-------- Dataset excerpts

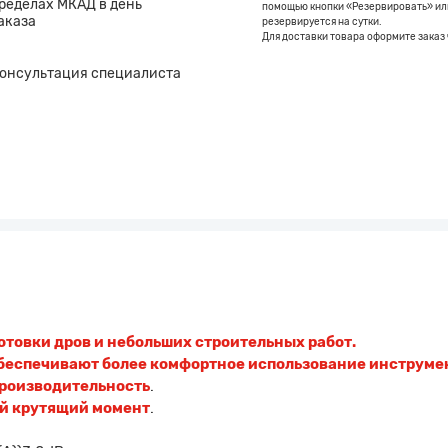
ределах МКАД в день
помощью кнопки «Резервировать» или
аказа
резервируется на сутки.
Для доставки товара оформите заказ 
онсультация специалиста
отовки дров и небольших строительных работ.
беспечивают более комфортное использование инструме
роизводительность
.
й крутящий момент
.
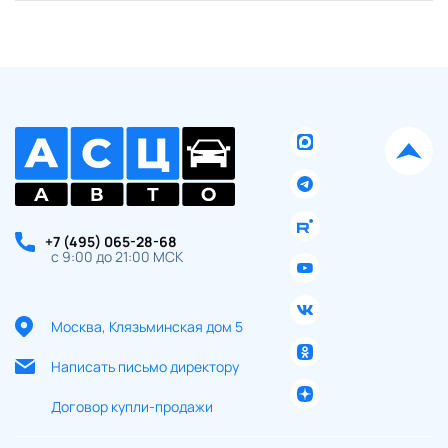
+7 (495) 065-28-68
с 9:00 до 21:00 МСК
Москва, Клязьминская дом 5
Написать письмо директору
Договор купли-продажи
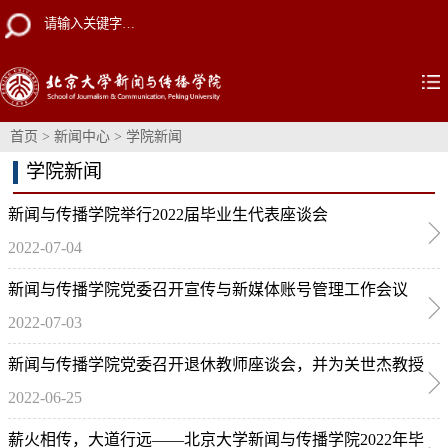
首页
>
新闻中心
>
学院新闻
学院新闻
新闻与传播学院举行2022届毕业生代表座谈会
2022-07-04
新闻与传播学院党委召开宣传与新媒体账号管理工作会议
2022-07-03
新闻与传播学院党委召开退休教师座谈会，并为关世杰教授
2022-06-25
颁授“光荣在党50年”纪念章
薪火相传，大道行远——北京大学新闻与传播学院2022年毕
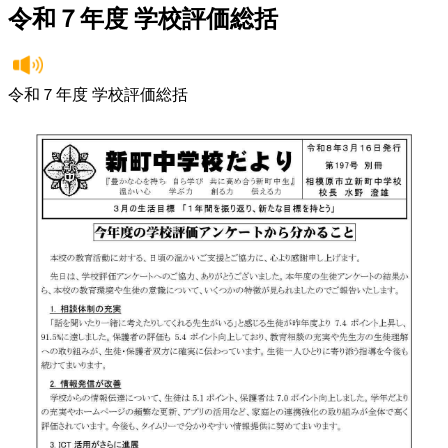
令和７年度 学校評価総括
令和７年度 学校評価総括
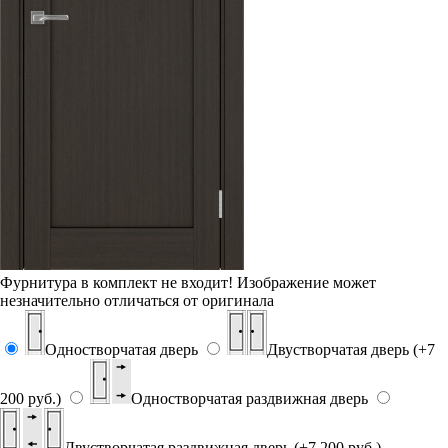
Фурнитура в комплект не входит!
Изображение может
незначительно отличаться от оригинала
Одностворчатая дверь
Двустворчатая дверь (+7
200 руб.)
Одностворчатая раздвижная дверь
Двустворчатая раздвижная дверь (+7 200 руб.)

----------------

[The task]: Each entry above should be returned exactly as written, minus its pictures.

[Solution for this problem]:
ределах МКАД в день
помощью кнопки «Резервировать» или
аказа
резервируется на сутки.
Для доставки товара оформите заказ 
онсультация специалиста
отовки дров и небольших строительных работ.
беспечивают более комфортное использование инструме
роизводительность
.
й крутящий момент
.
+7 (495) 065-28-68
с 9:00 до 21:00 МСК
Москва, Клязьминская дом 5
Написать письмо директору
Договор купли-продажи
首页
>
新闻中心
>
学院新闻
学院新闻
新闻与传播学院举行2022届毕业生代表座谈会
2022-07-04
新闻与传播学院党委召开宣传与新媒体账号管理工作会议
2022-07-03
新闻与传播学院党委召开退休教师座谈会，并为关世杰教授
2022-06-25
颁授“光荣在党50年”纪念章
薪火相传，大道行远——北京大学新闻与传播学院2022年毕
令和７年度 学校評価総括
令和７年度 学校評価総括
Фурнитура в комплект не входит!
Изображение может
незначительно отличаться от оригинала
Одностворчатая дверь
Двустворчатая дверь (+7
200 руб.)
Одностворчатая раздвижная дверь
Двустворчатая раздвижная дверь (+7 200 руб.)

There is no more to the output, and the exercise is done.